The documentary on PBS, “Wrestling With Angels,” premiered at the Sundance Film Festival in 2006. It was directed by Freida Lee Mack and follows the playwright around from 2002 through 2004. Here’s more from yesterday’s L.A. Times review:

Those looking for the more typical gay urban writer back story of, say, Tennessee Williams or Truman Capote — the tortured life, the shining talent pitted by depression, addiction or both — will have to look elsewhere. There are no famous feuds in Kushner’s past, no opening-night tantrums to report, no casting-couch romances. Kush- ner, happily married to Mark Harris, is apparently the sort of man who sends presents to sick friends and elicits boundless praise from actors and directors. Though he walks through the streets of New York, or at least he does in “Wrestling,” wearing a fedora, he still looks and sounds like precisely what he is: a nice Jewish boy from the South.

None of this is particularly helpful to the documentary, at least not in these show-us-the-scandal times. But it is wonderfully beneficial to the heart. Not only does it prove that we have moved beyond a time when being a “gay writer” is drama in itself, but Kushner also provides a model for a new, and spectacularly humane, revolutionary: a man who simply tells the truth about who he is and what he believes. Which, you know, all of us can do, even if we’re not up to winning a Pulitzer Prize.

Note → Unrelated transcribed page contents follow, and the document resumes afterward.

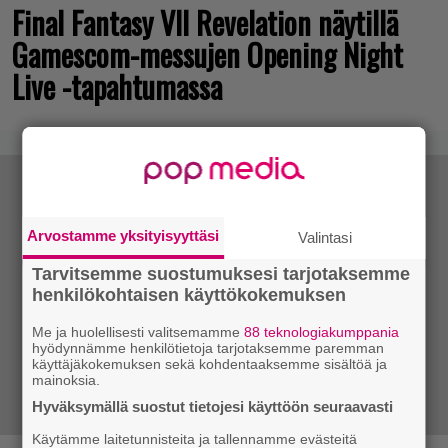
Final Fantasy VII Revelation näytillä
Gamescom-messujen Opening Night
Live -tapahtumassa
Arvostamme yksityisyyttäsi
Valintasi
Tarvitsemme suostumuksesi tarjotaksemme
henkilökohtaisen käyttökokemuksen
Me ja huolellisesti valitsemamme
88 teknologiakumppania
hyödynnämme henkilötietoja tarjotaksemme paremman
käyttäjäkokemuksen sekä kohdentaaksemme sisältöä ja
mainoksia.
Hyväksymällä suostut tietojesi käyttöön seuraavasti
Käytämme laitetunnisteita ja tallennamme evästeitä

There may be some gay stereotyping in the but I think the review’s intention is clear: Kushner is not the average thinker nor the average playwright.

I actually won’t be checking this out until later this weekend because my local PBS station here in Atlanta does not list it on their schedule until Saturday night. For those of you who want to see when it will be on in your local market, go to the homepage for PBS’s P.O.V. series and look for the link to the show’s schedule.